I have been looking out for, but not seeing, holly and beech trees dying – until this year.

I think their die-off has for some reason kicked in about 2 years later than the ash, oak, willow, horse chestnut & cherry. I have both holly and beech in the garden and so have been able to watch mature versions closely. This year I have to acknowledge “my” beech has got something going wrong with it, the holly not yet.

Where to find clearly sick beech to check? On the road from Centre Parcs down into Horningsham, there are many mature copper beech in early stages of the sickness, and they are the ones that flagged up to me that mass tree death includes beech. They are interspersed there with healthy ones with dense foliage so you can compare. (I’m guessing that estate managers for such places are going to be more interested in saving “their” trees as assets than farmers).

Some instances of pollarding seem to have rejuvenated (temporarily?) the ash trees at the Standerwick market site. On the post for oak I also put a picture of an oak that I guess was cut back more because of the danger its dead branches posed for dropping on the road, but the remaining stump on the advanced stage sick tree has leafed up vigorously.

I don’t have local photos for holly yet but when I had to take a roadworks diversion down a country lane (maybe Pound Lane, shown) in Dorset last week,mature holly trees dying that’s when I first saw many clearly dying mature holly. Closer to home, I have now also seen some smaller holly : on the main road thro Chapmanslade, near the school.

Almost all the mass tree death trees exhibit the same : diminished leaf quantity, in an all-over-the-tree manner, not starting at the top or something like that. Horse chestnut exhibits differently with the leaves turning crispy orange brown, but on a full set of foliage.

This year what is new, after 3 years watching, is the sudden die off of a few branches which have leafed up this year, on sycamores. You can seeĀ  a bright brown patch of the dead leaves within otherwise green summer foliage.

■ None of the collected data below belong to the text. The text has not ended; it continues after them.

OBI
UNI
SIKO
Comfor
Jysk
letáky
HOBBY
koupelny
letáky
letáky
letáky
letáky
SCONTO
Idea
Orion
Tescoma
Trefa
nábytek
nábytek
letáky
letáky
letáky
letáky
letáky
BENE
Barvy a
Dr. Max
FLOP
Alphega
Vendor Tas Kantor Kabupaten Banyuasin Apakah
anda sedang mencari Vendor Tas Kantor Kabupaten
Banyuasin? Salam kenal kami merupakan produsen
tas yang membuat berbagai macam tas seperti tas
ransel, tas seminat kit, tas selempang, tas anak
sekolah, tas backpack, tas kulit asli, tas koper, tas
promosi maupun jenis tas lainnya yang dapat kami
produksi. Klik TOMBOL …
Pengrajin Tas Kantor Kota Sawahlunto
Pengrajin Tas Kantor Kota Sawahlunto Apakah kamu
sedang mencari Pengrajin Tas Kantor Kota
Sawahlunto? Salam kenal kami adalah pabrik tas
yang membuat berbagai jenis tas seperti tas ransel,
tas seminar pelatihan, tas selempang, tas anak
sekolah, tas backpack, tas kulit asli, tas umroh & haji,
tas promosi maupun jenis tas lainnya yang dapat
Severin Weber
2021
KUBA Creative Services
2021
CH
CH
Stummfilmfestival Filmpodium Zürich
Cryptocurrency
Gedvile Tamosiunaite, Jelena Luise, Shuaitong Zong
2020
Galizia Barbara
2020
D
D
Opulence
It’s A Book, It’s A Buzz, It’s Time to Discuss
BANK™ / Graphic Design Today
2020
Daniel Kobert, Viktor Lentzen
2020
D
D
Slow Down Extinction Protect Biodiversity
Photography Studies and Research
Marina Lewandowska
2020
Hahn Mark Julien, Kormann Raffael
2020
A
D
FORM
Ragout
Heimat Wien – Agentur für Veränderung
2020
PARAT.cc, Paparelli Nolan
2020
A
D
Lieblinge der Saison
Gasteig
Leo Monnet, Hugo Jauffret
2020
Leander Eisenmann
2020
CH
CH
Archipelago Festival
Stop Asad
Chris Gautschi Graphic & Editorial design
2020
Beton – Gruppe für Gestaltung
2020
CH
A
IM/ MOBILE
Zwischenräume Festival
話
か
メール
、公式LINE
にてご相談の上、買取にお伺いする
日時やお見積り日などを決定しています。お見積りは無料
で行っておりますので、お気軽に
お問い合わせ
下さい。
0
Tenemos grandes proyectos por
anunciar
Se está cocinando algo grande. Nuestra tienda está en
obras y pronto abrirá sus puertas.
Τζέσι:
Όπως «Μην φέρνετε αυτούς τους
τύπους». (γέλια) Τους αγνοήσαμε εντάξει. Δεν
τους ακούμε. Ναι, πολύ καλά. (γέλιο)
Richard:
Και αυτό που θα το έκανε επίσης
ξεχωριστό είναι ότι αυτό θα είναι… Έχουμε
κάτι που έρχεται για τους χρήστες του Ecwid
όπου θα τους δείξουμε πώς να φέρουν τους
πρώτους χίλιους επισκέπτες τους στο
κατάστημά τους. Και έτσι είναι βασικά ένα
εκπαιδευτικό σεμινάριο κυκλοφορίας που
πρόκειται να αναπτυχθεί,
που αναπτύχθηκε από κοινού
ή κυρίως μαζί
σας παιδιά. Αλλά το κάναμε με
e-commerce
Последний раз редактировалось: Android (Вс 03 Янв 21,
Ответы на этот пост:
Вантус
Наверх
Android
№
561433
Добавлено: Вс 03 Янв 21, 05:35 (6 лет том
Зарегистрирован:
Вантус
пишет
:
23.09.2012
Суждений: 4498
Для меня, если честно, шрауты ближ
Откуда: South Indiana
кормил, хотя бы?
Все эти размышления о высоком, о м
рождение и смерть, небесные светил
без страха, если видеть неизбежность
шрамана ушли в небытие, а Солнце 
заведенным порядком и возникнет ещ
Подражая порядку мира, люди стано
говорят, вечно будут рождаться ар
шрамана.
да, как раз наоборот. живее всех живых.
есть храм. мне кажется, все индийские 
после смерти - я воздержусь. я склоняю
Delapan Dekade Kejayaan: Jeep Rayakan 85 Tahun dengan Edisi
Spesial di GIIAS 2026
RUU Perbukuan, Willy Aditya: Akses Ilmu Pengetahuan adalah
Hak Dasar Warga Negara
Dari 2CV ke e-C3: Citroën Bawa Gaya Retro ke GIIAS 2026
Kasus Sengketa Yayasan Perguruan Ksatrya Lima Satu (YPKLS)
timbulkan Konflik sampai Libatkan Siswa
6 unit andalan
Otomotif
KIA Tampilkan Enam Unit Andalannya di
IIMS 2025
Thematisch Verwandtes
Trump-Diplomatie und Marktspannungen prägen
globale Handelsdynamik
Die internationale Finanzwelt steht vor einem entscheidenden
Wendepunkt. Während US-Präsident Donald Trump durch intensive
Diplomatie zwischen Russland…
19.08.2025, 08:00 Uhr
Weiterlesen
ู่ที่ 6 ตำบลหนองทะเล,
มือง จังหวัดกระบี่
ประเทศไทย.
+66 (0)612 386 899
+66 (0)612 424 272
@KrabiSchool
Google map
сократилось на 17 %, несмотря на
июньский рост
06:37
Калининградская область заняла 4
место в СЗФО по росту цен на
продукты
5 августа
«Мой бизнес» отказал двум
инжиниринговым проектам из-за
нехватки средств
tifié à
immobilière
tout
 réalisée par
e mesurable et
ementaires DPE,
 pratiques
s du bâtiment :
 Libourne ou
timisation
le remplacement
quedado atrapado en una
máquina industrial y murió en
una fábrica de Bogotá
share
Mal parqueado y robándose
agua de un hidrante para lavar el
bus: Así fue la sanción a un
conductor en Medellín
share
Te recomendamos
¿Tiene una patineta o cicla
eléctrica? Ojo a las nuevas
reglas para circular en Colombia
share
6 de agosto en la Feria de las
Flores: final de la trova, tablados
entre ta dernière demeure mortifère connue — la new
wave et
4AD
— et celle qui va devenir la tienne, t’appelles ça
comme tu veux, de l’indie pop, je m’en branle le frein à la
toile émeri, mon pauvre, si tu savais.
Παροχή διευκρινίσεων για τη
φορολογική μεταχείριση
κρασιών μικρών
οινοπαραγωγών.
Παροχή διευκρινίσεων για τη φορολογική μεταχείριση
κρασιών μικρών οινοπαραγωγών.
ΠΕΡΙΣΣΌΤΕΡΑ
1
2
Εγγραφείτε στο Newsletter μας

So these are areas of the tree that did leaf up this spring but have died in the past few weeks and the dead leaves are still there, not blown off. It looks the way the tree would if someone had broken those few branches and damaged the branches directly, but they are upright, not hanging down because broken, and they are often at the top in an inaccessible place, and not near the road where a truck would whack them. I’m guessing that the tree, already weakened by disease over a couple of years, then faced with extremely hot dry summer period, is unable to sustain part of this year’s growth. Like over-reaching itself given the root resources.